Restate word for word the opening line of the data below and every line after it until the line with "vēlēšanu urnām, lai", that line too, but not the pictures.

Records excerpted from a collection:
****************************************

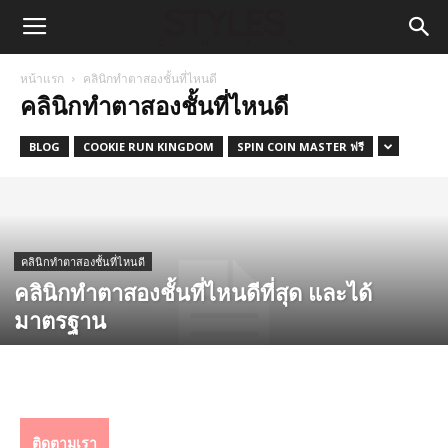
หน้าแรก
คลินิกทำตาสองชั้นที่ไหนดี
คลินิกทำตาสองชั้นที่ไหนดี
BLOG
COOKIE RUN KINGDOM
SPIN COIN MASTER ฟรี
คลินิกทำตาสองชั้นที่ไหนดี
คลินิกทำตาสองชั้นที่ไหนดีที่สุด และได้
มาตรฐาน
ติดตามเรา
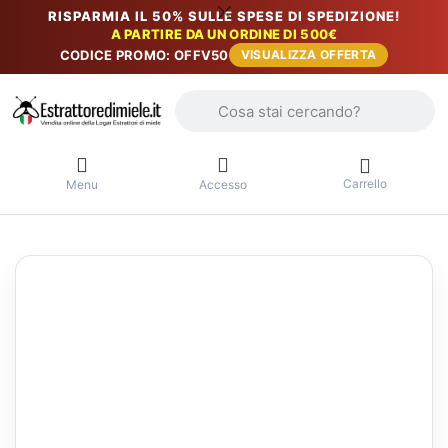
RISPARMIA IL 50% SULLE SPESE DI SPEDIZIONE!
A PARTIRE DA UN ORDINE DI 500€
CODICE PROMO: OFFV50
VISUALIZZA OFFERTA
Inserire un termine di ricerca. I primi r
Carrello
Menu
Accesso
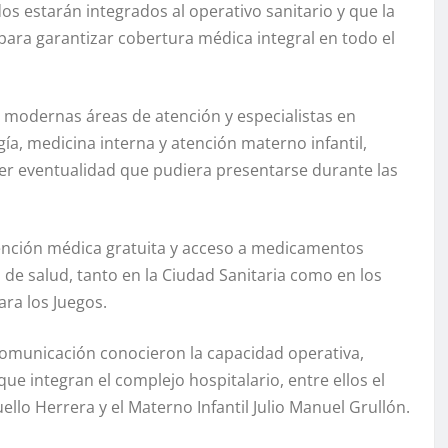
s estarán integrados al operativo sanitario y que la
ara garantizar cobertura médica integral en todo el
n modernas áreas de atención y especialistas en
ía, medicina interna y atención materno infantil,
ier eventualidad que pudiera presentarse durante las
ención médica gratuita y acceso a medicamentos
 de salud, tanto en la Ciudad Sanitaria como en los
ara los Juegos.
 comunicación conocieron la capacidad operativa,
ue integran el complejo hospitalario, entre ellos el
ello Herrera y el Materno Infantil Julio Manuel Grullón.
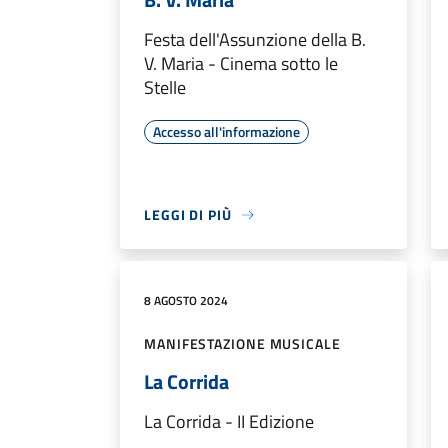
Festa dell'Assunzione della B.
V. Maria - Cinema sotto le
Stelle
Accesso all'informazione
LEGGI DI PIÙ
8 AGOSTO 2024
MANIFESTAZIONE MUSICALE
La Corrida
La Corrida - II Edizione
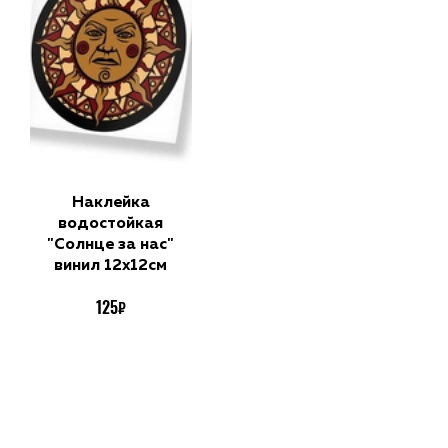
Наклейка
водостойкая
"Солнце за нас"
винил 12х12см
125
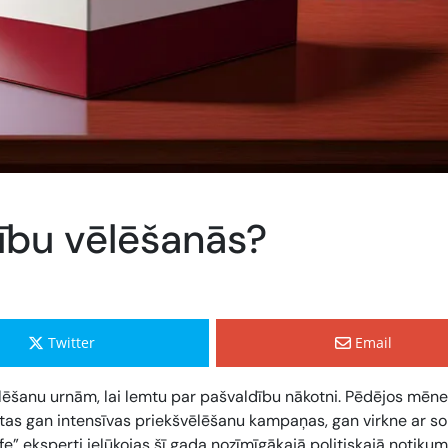
ību vēlēšanās?
Twitter
Email
vēlēšanu urnām, lai lemtu par pašvaldību nākotni. Pēdējos mēn
dzētas gan intensīvas priekšvēlēšanu kampaņas, gan virkne ar s
e” eksperti ielūkojas šī gada nozīmīgākajā politiskajā notiku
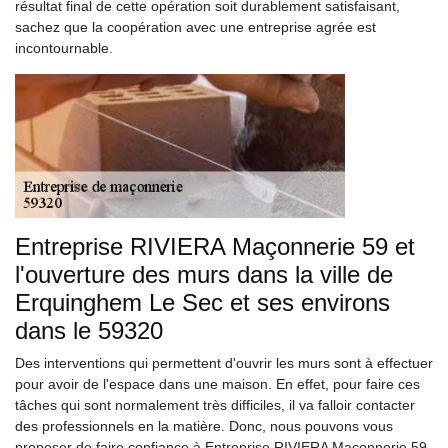
résultat final de cette opération soit durablement satisfaisant,
sachez que la coopération avec une entreprise agrée est
incontournable.
Entreprise RIVIERA Maçonnerie 59 et
l'ouverture des murs dans la ville de
Erquinghem Le Sec et ses environs
dans le 59320
Des interventions qui permettent d'ouvrir les murs sont à effectuer
pour avoir de l'espace dans une maison. En effet, pour faire ces
tâches qui sont normalement très difficiles, il va falloir contacter
des professionnels en la matière. Donc, nous pouvons vous
proposer de faire confiance à Entreprise RIVIERA Maçonnerie 59.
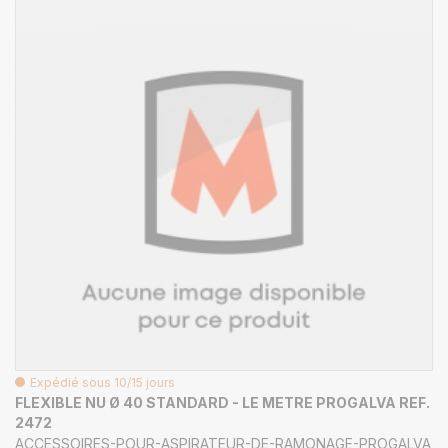
Expédié sous 10/15 jours
FLEXIBLE NU Ø 40 STANDARD - LE METRE PROGALVA REF.
2472
ACCESSOIRES-POUR-ASPIRATEUR-DE-RAMONAGE-PROGALVA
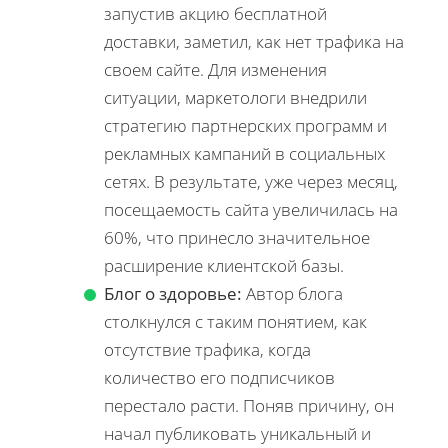
запустив акцию бесплатной
доставки, заметил, как нет трафика на
своем сайте. Для изменения
ситуации, маркетологи внедрили
стратегию партнерских программ и
рекламных кампаний в социальных
сетях. В результате, уже через месяц,
посещаемость сайта увеличилась на
60%, что принесло значительное
расширение клиентской базы.
Блог о здоровье:
Автор блога
столкнулся с таким понятием, как
отсутствие трафика, когда
количество его подписчиков
перестало расти. Поняв причину, он
начал публиковать уникальный и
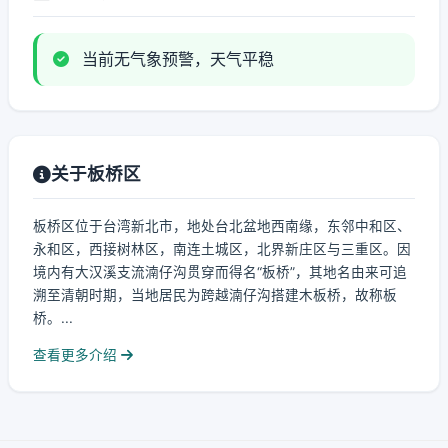
当前无气象预警，天气平稳
关于板桥区
板桥区位于台湾新北市，地处台北盆地西南缘，东邻中和区、
永和区，西接树林区，南连土城区，北界新庄区与三重区。因
境内有大汉溪支流湳仔沟贯穿而得名“板桥”，其地名由来可追
溯至清朝时期，当地居民为跨越湳仔沟搭建木板桥，故称板
桥。...
查看更多介绍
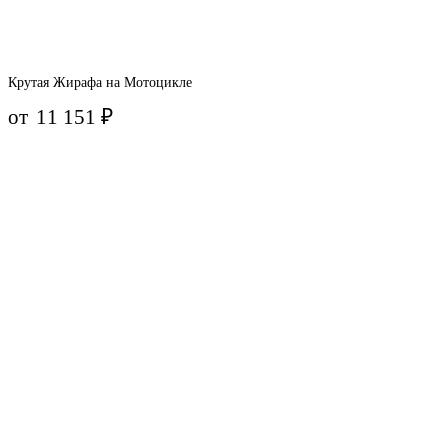
Крутая Жирафа на Мотоцикле
от
11 151
₽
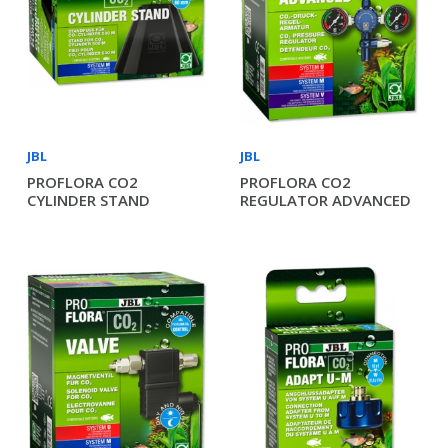
JBL
JBL
PROFLORA CO2
PROFLORA CO2
CYLINDER STAND
REGULATOR ADVANCED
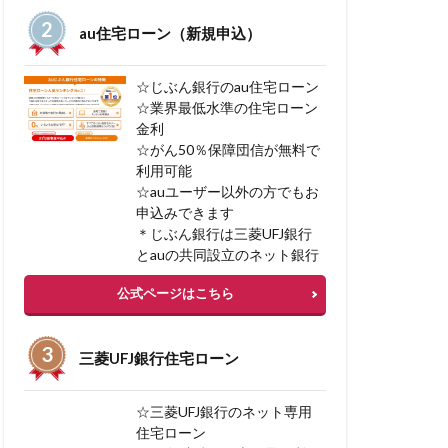
一括見積サービス
au住宅ローン（新規申込）
ン型マイカーローン
融資
☆じぶん銀行のau住宅ローン
☆業界最低水準の住宅ローン
金利
中古マンション審査
☆がん50％保障団信が無料で
ン
不渡り種類
利用可能
☆auユーザー以外の方でもお
入
不動産税金
申込みできます
＊じぶん銀行は三菱UFJ銀行
ーローン 審査
とauの共同設立のネット銀行
公式ページはこちら
資
三菱UFJ銀行住宅ローン
ト貯まる
 購入 借入
☆三菱UFJ銀行のネット専用
スケジューリング
住宅ローン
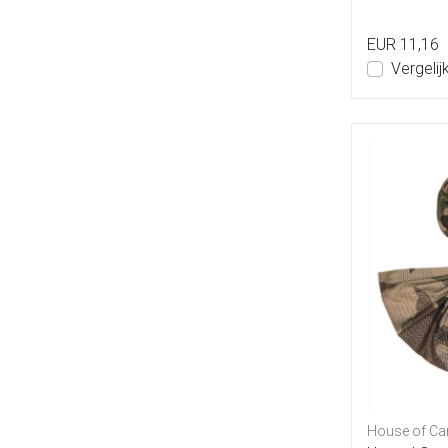
ande...
EUR 11,16
Vergelij
House of Ca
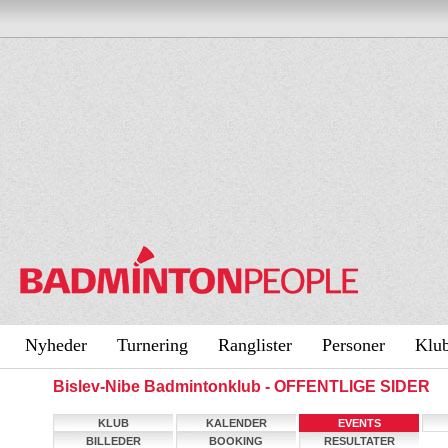
Nyheder
Turnering
Ranglister
Personer
Klu
Bislev-Nibe Badmintonklub - OFFENTLIGE SIDER
KLUB
KALENDER
EVENTS
BILLEDER
BOOKING
RESULTATER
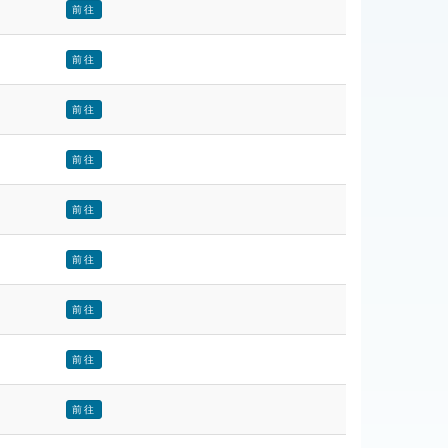
前往
前往
前往
前往
前往
前往
前往
前往
前往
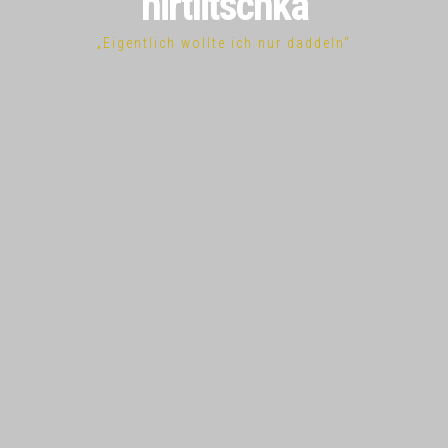
hirtlitschka
„Eigentlich wollte ich nur daddeln“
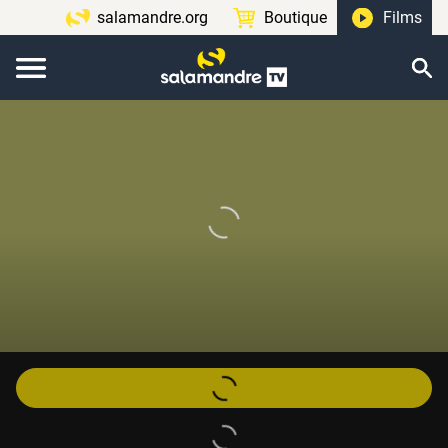
salamandre.org
Boutique
Films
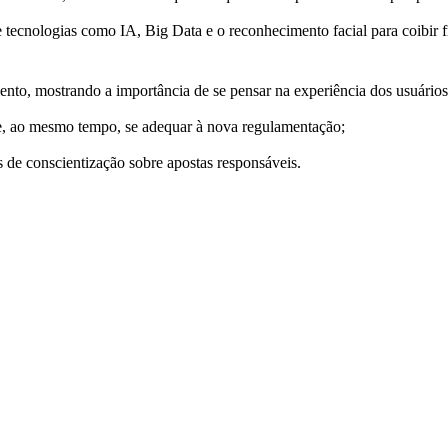
 tecnologias como IA, Big Data e o reconhecimento facial para coibir 
ento, mostrando a importância de se pensar na experiência dos usuários
o e, ao mesmo tempo, se adequar à nova regulamentação;
 de conscientização sobre apostas responsáveis.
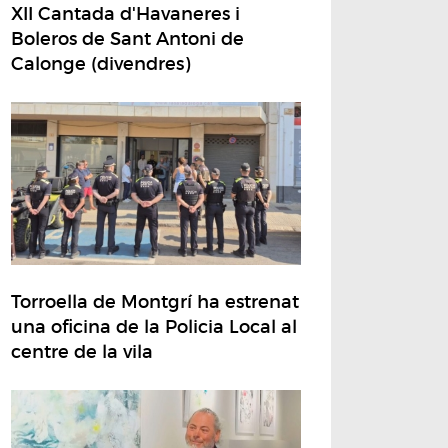
XII Cantada d'Havaneres i
Boleros de Sant Antoni de
Calonge (divendres)
Torroella de Montgrí ha estrenat
una oficina de la Policia Local al
centre de la vila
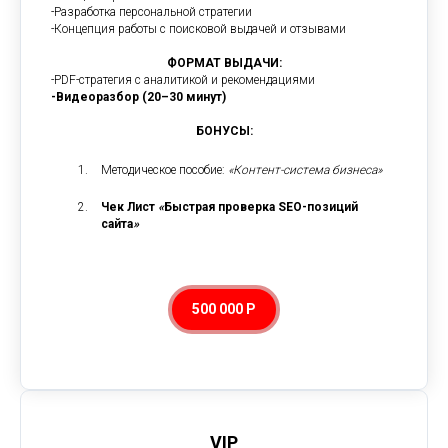
-Разработка персональной стратегии
-Концепция работы с поисковой выдачей и отзывами
ФОРМАТ ВЫДАЧИ:
-PDF-стратегия с аналитикой и рекомендациями
-Видеоразбор (20–30 минут)
БОНУСЫ:
Методическое пособие:
«Контент-система бизнеса»
Чек Лист
«
Быстрая проверка SEO-позиций
сайта
»
500 000 Р
VIP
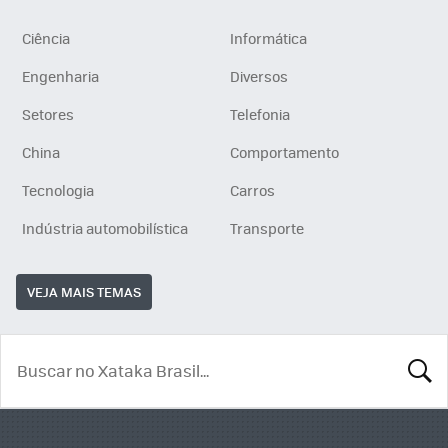
Ciência
Informática
Engenharia
Diversos
Setores
Telefonia
China
Comportamento
Tecnologia
Carros
Indústria automobilística
Transporte
VEJA MAIS TEMAS
BUSCA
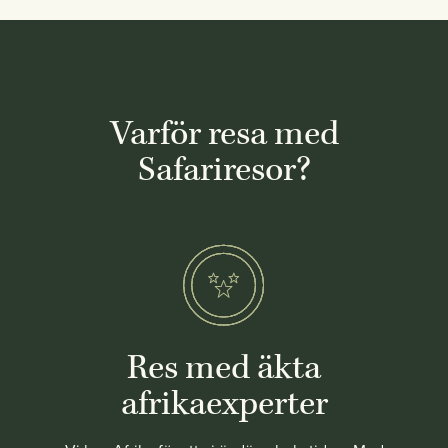
Varför resa med
Safariresor?
Res med äkta
afrikaexperter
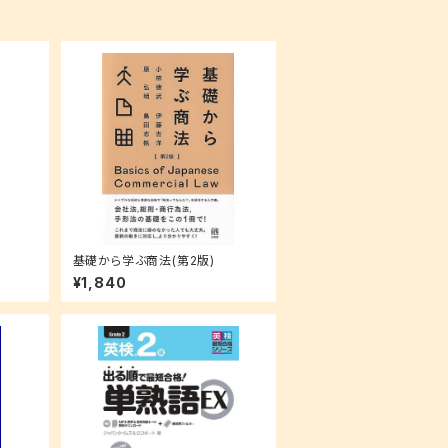
基礎から学ぶ商法(第2版)
¥1,840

****************************************

= Exercise solution =
หน้าแรก
คลินิกทำตาสองชั้นที่ไหนดี
คลินิกทำตาสองชั้นที่ไหนดี
BLOG
COOKIE RUN KINGDOM
SPIN COIN MASTER ฟรี
คลินิกทำตาสองชั้นที่ไหนดี
คลินิกทำตาสองชั้นที่ไหนดีที่สุด และได้
มาตรฐาน
ติดตามเรา
RISPARMIA IL 50% SULLE SPESE DI SPEDIZIONE!
A PARTIRE DA UN ORDINE DI 500€
CODICE PROMO: OFFV50
VISUALIZZA OFFERTA
Inserire un termine di ricerca. I primi r
Carrello
Menu
Accesso
s estarán integrados al operativo sanitario y que la
ara garantizar cobertura médica integral en todo el
n modernas áreas de atención y especialistas en
ía, medicina interna y atención materno infantil,
ier eventualidad que pudiera presentarse durante las
ención médica gratuita y acceso a medicamentos
 de salud, tanto en la Ciudad Sanitaria como en los
ara los Juegos.
 comunicación conocieron la capacidad operativa,
ue integran el complejo hospitalario, entre ellos el
ello Herrera y el Materno Infantil Julio Manuel Grullón.
Festa dell'Assunzione della B.
V. Maria - Cinema sotto le
Stelle
Accesso all'informazione
LEGGI DI PIÙ
8 AGOSTO 2024
MANIFESTAZIONE MUSICALE
La Corrida
La Corrida - II Edizione
Наклейка
водостойкая
"Солнце за нас"
винил 12х12см
125
ību vēlēšanās?
Twitter
Email
vēlēšanu urnām, lai lemtu par pašvaldību nākotni. Pēdējos mēn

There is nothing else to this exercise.